Un viernes al mediodía, al volver a casa después del trabajo pasé por el supermercado para comprar dos cosas que hacían falta para la comida. Compré y fui a casa a comer.
A media tarde salí con mi hermana a hacer la compra semanal, y me di cuenta de que no llevaba el monederito rojo en el que llevo el dinero, la tarjeta del banco, la tarjeta sanitaria y el documento nacional de identidad.
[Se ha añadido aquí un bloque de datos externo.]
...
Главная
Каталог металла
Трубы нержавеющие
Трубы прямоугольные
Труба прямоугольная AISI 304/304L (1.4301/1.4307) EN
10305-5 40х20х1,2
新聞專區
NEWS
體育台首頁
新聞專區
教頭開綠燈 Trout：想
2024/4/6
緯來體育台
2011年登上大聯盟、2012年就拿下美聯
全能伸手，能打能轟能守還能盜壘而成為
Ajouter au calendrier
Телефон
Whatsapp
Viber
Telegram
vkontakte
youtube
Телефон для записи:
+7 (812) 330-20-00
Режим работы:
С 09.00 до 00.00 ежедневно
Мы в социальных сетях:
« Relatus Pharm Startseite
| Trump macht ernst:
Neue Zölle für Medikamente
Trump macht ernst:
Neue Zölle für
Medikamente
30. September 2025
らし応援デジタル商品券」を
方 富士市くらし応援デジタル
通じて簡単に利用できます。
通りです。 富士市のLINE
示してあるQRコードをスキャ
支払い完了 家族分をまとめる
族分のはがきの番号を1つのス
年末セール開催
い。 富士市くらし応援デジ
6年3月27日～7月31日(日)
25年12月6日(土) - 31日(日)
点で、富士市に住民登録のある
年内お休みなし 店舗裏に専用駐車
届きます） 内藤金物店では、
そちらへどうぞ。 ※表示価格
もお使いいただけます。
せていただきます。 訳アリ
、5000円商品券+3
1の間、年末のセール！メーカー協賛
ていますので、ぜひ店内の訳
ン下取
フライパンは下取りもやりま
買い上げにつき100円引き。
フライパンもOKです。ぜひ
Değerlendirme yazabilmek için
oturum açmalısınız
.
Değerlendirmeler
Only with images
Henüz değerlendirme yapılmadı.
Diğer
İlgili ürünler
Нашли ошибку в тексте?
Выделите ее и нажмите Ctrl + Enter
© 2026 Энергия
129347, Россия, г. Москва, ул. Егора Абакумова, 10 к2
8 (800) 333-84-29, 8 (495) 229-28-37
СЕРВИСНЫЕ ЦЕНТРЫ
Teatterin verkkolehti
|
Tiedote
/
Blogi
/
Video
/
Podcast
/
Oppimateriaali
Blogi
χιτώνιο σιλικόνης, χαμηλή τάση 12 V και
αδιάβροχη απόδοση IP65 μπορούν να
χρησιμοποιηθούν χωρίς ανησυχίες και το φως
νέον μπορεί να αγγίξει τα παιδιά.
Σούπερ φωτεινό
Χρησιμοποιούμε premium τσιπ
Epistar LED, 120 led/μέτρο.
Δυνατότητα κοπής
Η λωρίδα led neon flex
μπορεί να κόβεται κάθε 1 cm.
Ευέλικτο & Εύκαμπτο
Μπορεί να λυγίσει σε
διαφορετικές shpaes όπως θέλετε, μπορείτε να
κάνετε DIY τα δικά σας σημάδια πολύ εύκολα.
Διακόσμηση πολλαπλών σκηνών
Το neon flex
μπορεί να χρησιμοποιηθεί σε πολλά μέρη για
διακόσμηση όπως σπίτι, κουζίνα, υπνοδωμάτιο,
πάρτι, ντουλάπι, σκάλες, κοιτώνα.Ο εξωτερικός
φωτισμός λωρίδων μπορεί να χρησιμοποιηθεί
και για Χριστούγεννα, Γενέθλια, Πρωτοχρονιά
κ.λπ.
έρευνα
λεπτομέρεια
Volví a casa y estuve buscando mucho por toda la casa, y también por casa de mi sobrina, que vive en el mismo edificio que yo, y donde había estado antes de salir a comprar. Ella y sus hijos (todos muy pequeños) estuvieron buscando… todo sin éxito.
Entonces me puse a pedirle a Don José María que, por favor, encontrara el monederito rojo con todos los documentos.
Así pasé el viernes por la tarde, sábado, domingo, lunes, y el martes por la mañana recibo una llamada del banco diciéndome que allí estaba una señora que había encontrado algo mío; yo enseguida le dije: “mi monederito rojo”, y me dijo que sí, así era. Me dijo el nombre de la señora, que lo tenía en su tienda, en tal dirección…y me dio el número de teléfono de la señora. Me puse tan contenta, que lo primero que hice fue entrar a una Iglesia a dar gracias por la evidencia del favor que me había hecho Don José María!
Por la tarde llamé a la señora, y se puso su hijo pero me dijo que podía pasar por la tienda en el horario comercial.
Fui a la tienda, con unos bombones en agradecimiento, pero tampoco estaba la propietaria y me atendió una dependienta. Le dije que iba a recoger un monederito rojo que habían encontrado y le pregunté cómo había ido a parar a su tienda (que estaba en la acera de enfrente al supermercado al que había ido al mediodía). Ella me dijo que lo encontró un chico y se lo entregó a ellas.
El monederito estaba intacto, tenia todo, hasta las moneditas, la lotería primitiva, las tarjetas…
Le agradecí mucho a la señora que me atendió, le entregué los bombones que les llevaba, y también le entregué una estampa de Don José María, le expliqué que cuando me di cuenta de que había perdido el monederito, le pedí a él que lo encontrara intacto, y así fue, y quería que ella lo conociese y le pudiese pedir favores también.